Thoughts and prayers go out for the owners and handlers of all the dogs involved. Kudos to all who involved in rescuing and getting the dogs out.


----------



## Cassidy's Mom (Mar 30, 2003)

I hadn't heard about this, how sad.


----------



## Cassidy's Mom (Mar 30, 2003)

Here's the video: Show Dogs Get Trapped In Burning San Jose Van


----------



## selzer (May 7, 2005)

how does a van just ignite? 

Do you think it was hot enough in San Jose to use air conditioning? Could they have left the air on in the van and could that have started the fire? 

How horrible.


----------



## Kayla's Dad (Jul 2, 2007)

The weather was pretty comfortable on Monday, but with five dogs in the back of that van, I could see them running the AC. That was a three day show and the van was inside the grounds in an area where usually folks staying overnight and/or with multiple dogs set up in their RVs/mobile homes.


----------



## KZoppa (Aug 14, 2010)

Thats horrible!! I'm gonna go hug my furballs now. I hope those two who are worse make it.


----------



## WarrantsWifey (Dec 18, 2010)

Oh man, if I were there, I would have bawled hearing the dogs screaming for help.... :-/

My heart and prayers go out to the puppies and their mommas....


----------



## Jessiewessie99 (Mar 6, 2009)

Poor babies!!

I hope the dogs make it and hope all goes well for everyone else!


----------



## Northern GSDs (Oct 30, 2008)

That is just so awful - those poor dogs...


----------



## GSDOWNED (Mar 16, 2010)

How terribly sad.
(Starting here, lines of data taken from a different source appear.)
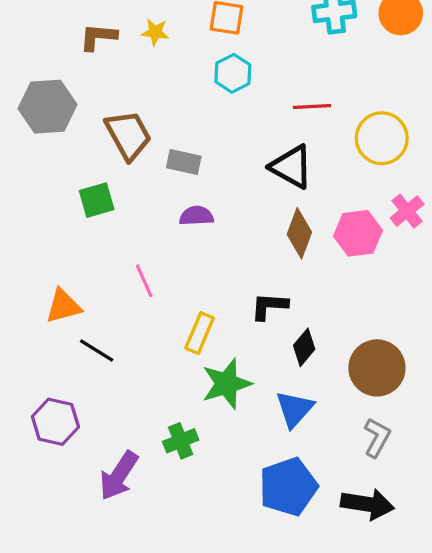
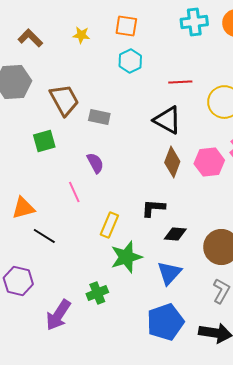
brown L-shape: (98, 37) -> (30, 38), moved, turned 40
purple semicircle: (196, 216) -> (95, 163), moved, turned 65
black diamond: (304, 347) -> (175, 234), turned 55

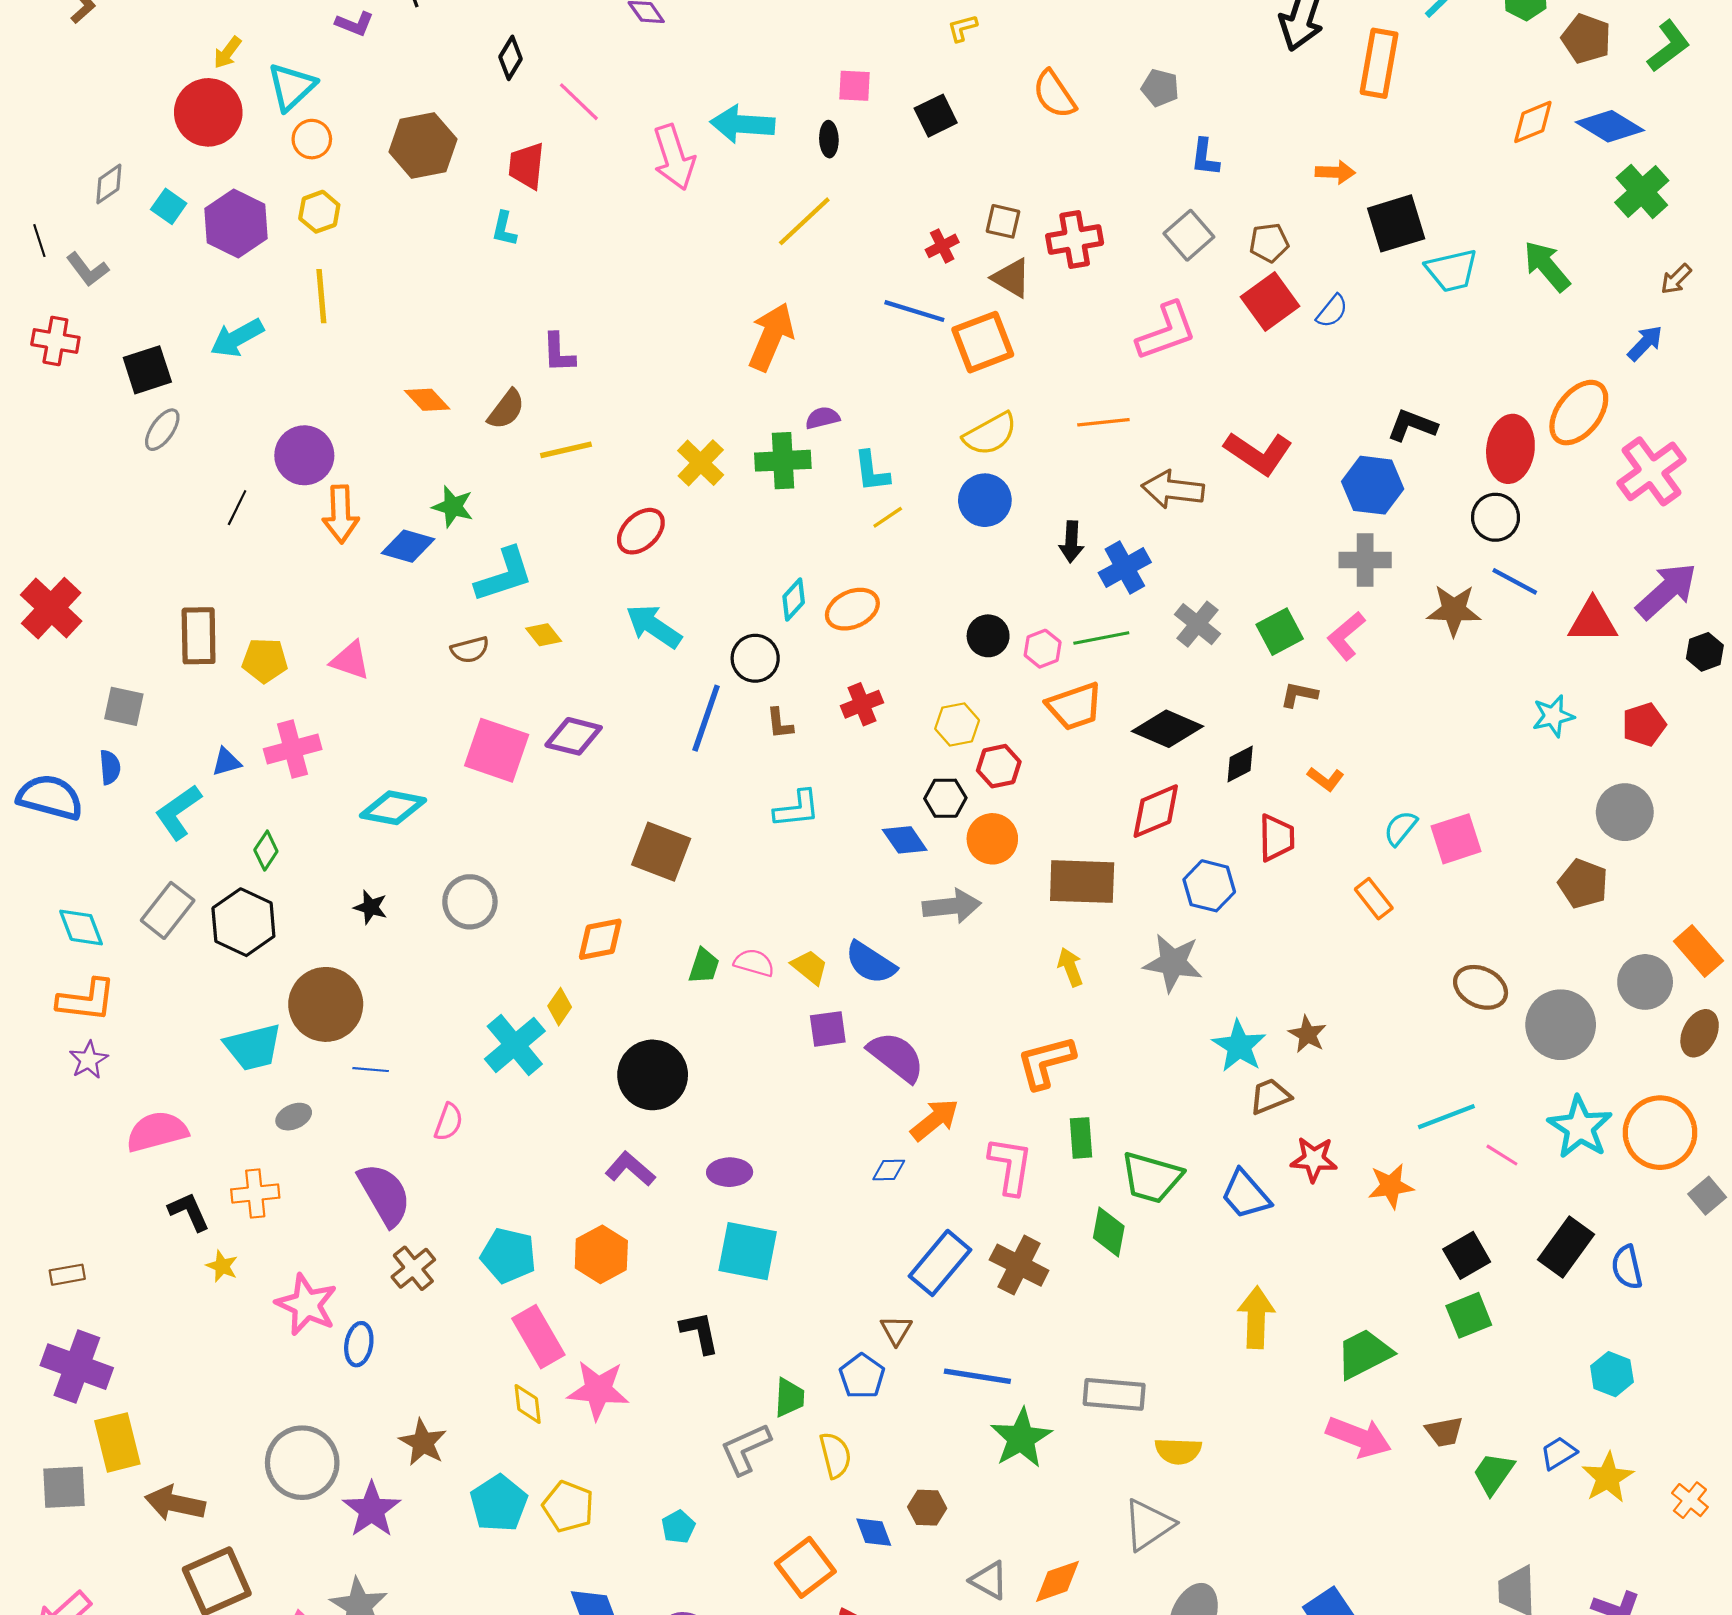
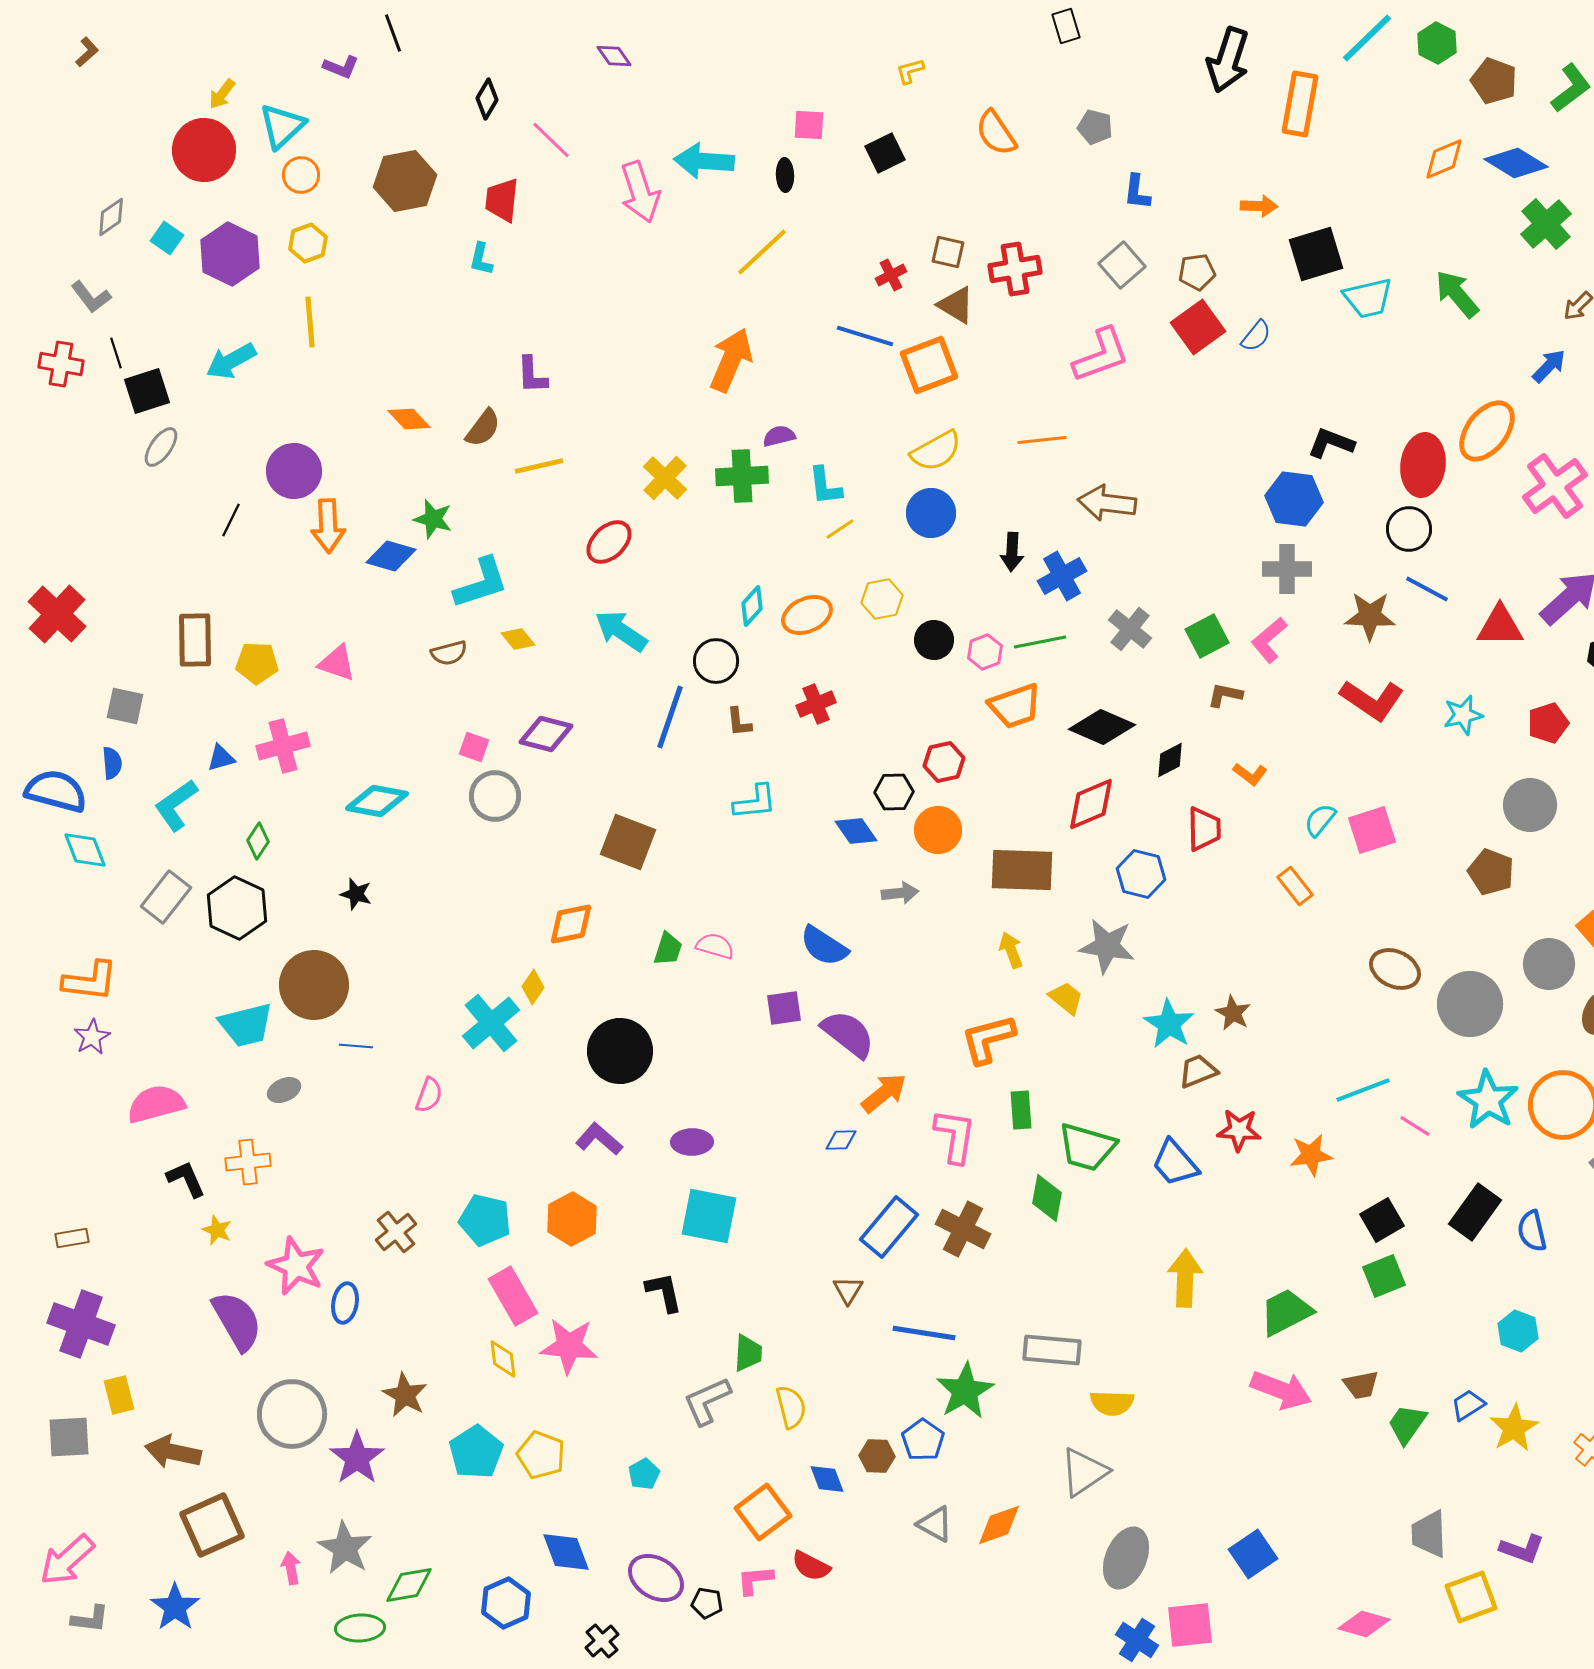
black line: (39, 241) -> (116, 353), moved
red L-shape: (1258, 453) -> (1372, 700), moved
yellow hexagon: (957, 725) -> (882, 599), moved
pink square: (497, 750) -> (474, 747), size x0.5
gray circle: (470, 902) -> (495, 796), moved
gray arrow: (952, 906) -> (900, 893), size x0.7
cyan diamond: (81, 927) -> (85, 850), moved
yellow trapezoid: (810, 967) -> (1066, 998), moved
purple semicircle: (384, 1195) -> (237, 1321), moved
blue pentagon: (862, 1376) -> (923, 1440), moved
yellow rectangle: (117, 1442) -> (119, 1395), size x0.7

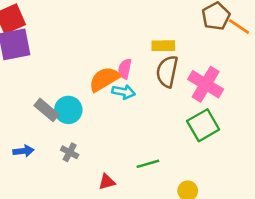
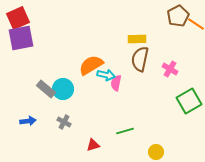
pink semicircle: (125, 69) -> (116, 83), moved
pink cross: (206, 84) -> (170, 69), size x0.6
green square: (203, 125) -> (189, 101), moved

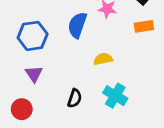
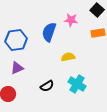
purple triangle: (34, 74) -> (17, 68), turned 40
black semicircle: (75, 98) -> (47, 86), turned 40

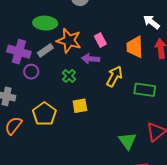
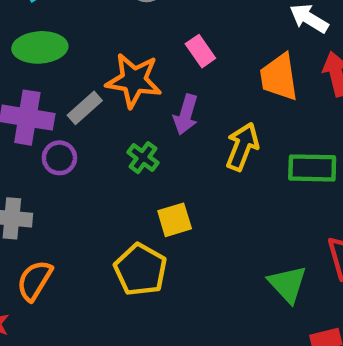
green ellipse: (45, 23) -> (40, 47), moved
pink rectangle: (100, 40) -> (200, 51), moved
purple arrow: (91, 59) -> (186, 115), turned -72
yellow pentagon: (44, 114) -> (140, 270), moved

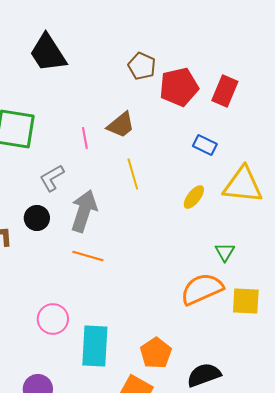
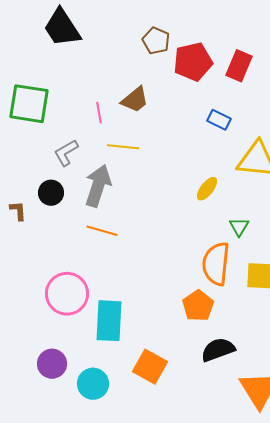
yellow line: (133, 174) -> (123, 147), moved, turned -68
yellow ellipse: (194, 197) -> (207, 189), moved
orange semicircle: (202, 289) -> (216, 264), turned -60
pink circle: (53, 319) -> (67, 294), size x1.4
orange pentagon: (156, 353) -> (198, 306), moved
I sure hope those two dogs survive. Bless their hearts.


----------



## arycrest (Feb 28, 2006)

An email on a list I belong to said that the fire investigators said the van hadn't been running or anything, they believed it was electrical in nature.


----------



## selzer (May 7, 2005)

I almost would hope that they would have euthanized the two dogs if they were that bad off. I mean, burns are so painful. It seems like if the crate was melted on the dogs, the dogs chances are pretty slim anyway. I just hate it when they keep the dog going for two or three days and then it dies anyway. Nothing should suffer like that.


----------



## WarrantsWifey (Dec 18, 2010)

I posted an updated thread, one of the two dogs had to be PTS, and the other pup hasn't been PTS as of yet so they are trying their best with that pup.


----------



## CarrieJ (Feb 22, 2011)

I live in San Jose and it really wasn't hot. The highs were about 60 degrees...maybe. We have a gift from Alaska coming in and it's been cool.

It still sucks though, I bet the air conditioning was on as even 6O degrees can make it hot in a van if your dogs are in crates.


----------